= TRY IT =
Every line below that has the string "your" needs to be copied.

= DATASET RECORDS =

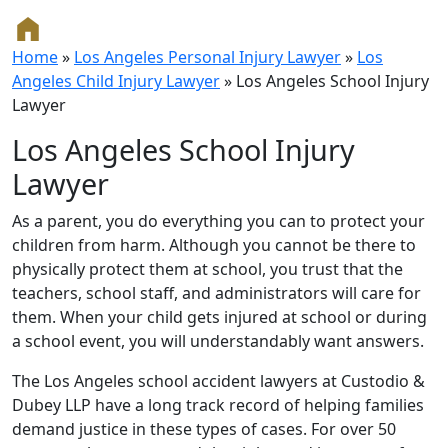
Home
»
Los Angeles Personal Injury Lawyer
»
Los
Angeles Child Injury Lawyer
»
Los Angeles School Injury
Lawyer
Los Angeles School Injury
Lawyer
As a parent, you do everything you can to protect your
children from harm. Although you cannot be there to
physically protect them at school, you trust that the
teachers, school staff, and administrators will care for
them. When your child gets injured at school or during
a school event, you will understandably want answers.
The Los Angeles school accident lawyers at Custodio &
Dubey LLP have a long track record of helping families
demand justice in these types of cases. For over 50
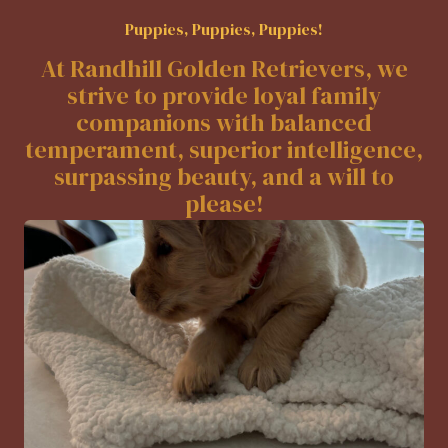
Puppies, Puppies, Puppies!
At Randhill Golden Retrievers, we
strive to provide loyal family
companions with balanced
temperament, superior intelligence,
surpassing beauty, and a will to
please!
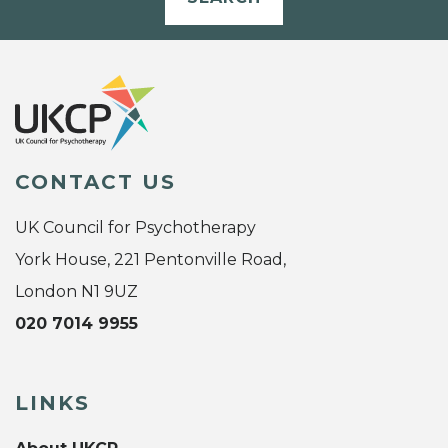
CONTACT US
UK Council for Psychotherapy
York House, 221 Pentonville Road,
London N1 9UZ
020 7014 9955
LINKS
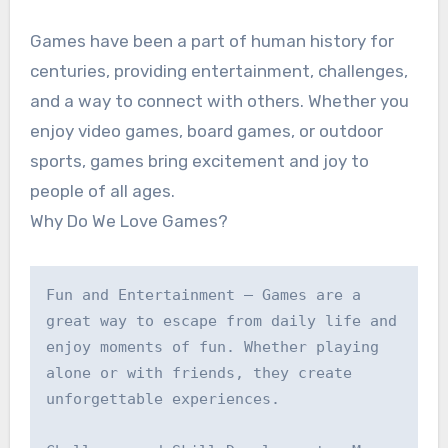
Games have been a part of human history for
centuries, providing entertainment, challenges,
and a way to connect with others. Whether you
enjoy video games, board games, or outdoor
sports, games bring excitement and joy to
people of all ages.
Why Do We Love Games?
Fun and Entertainment – Games are a 
great way to escape from daily life and 
enjoy moments of fun. Whether playing 
alone or with friends, they create 
unforgettable experiences.
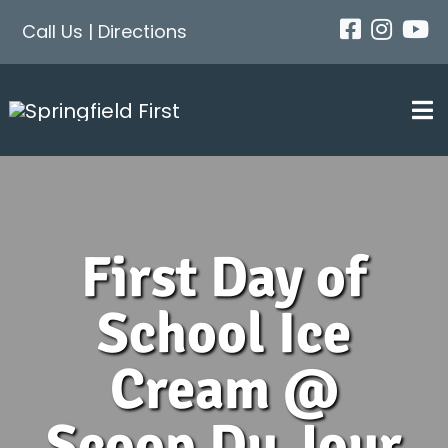
Skip
Call Us
|
Directions
to
content
Tog
Nav
First Day of
School Ice
Cream @
Scoop Du Jour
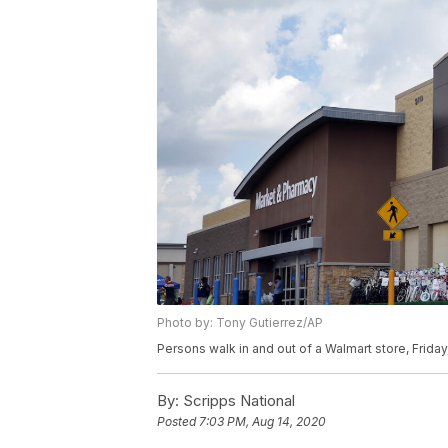
Photo by: Tony Gutierrez/AP
Persons walk in and out of a Walmart store, Friday
By:
Scripps National
Posted
7:03 PM, Aug 14, 2020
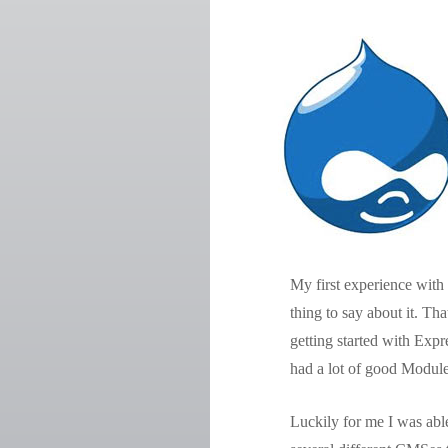
My first experience with 
thing to say about it. Th
getting started with Exp
had a lot of good Module
Luckily for me I was abl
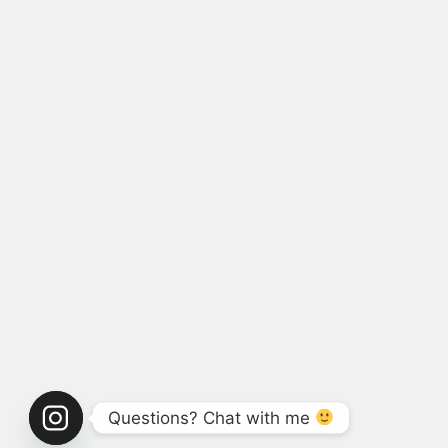
Questions? Chat with me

= RESPONSE TO THE TASK =
As a parent, you do everything you can to protect your
them. When your child gets injured at school or during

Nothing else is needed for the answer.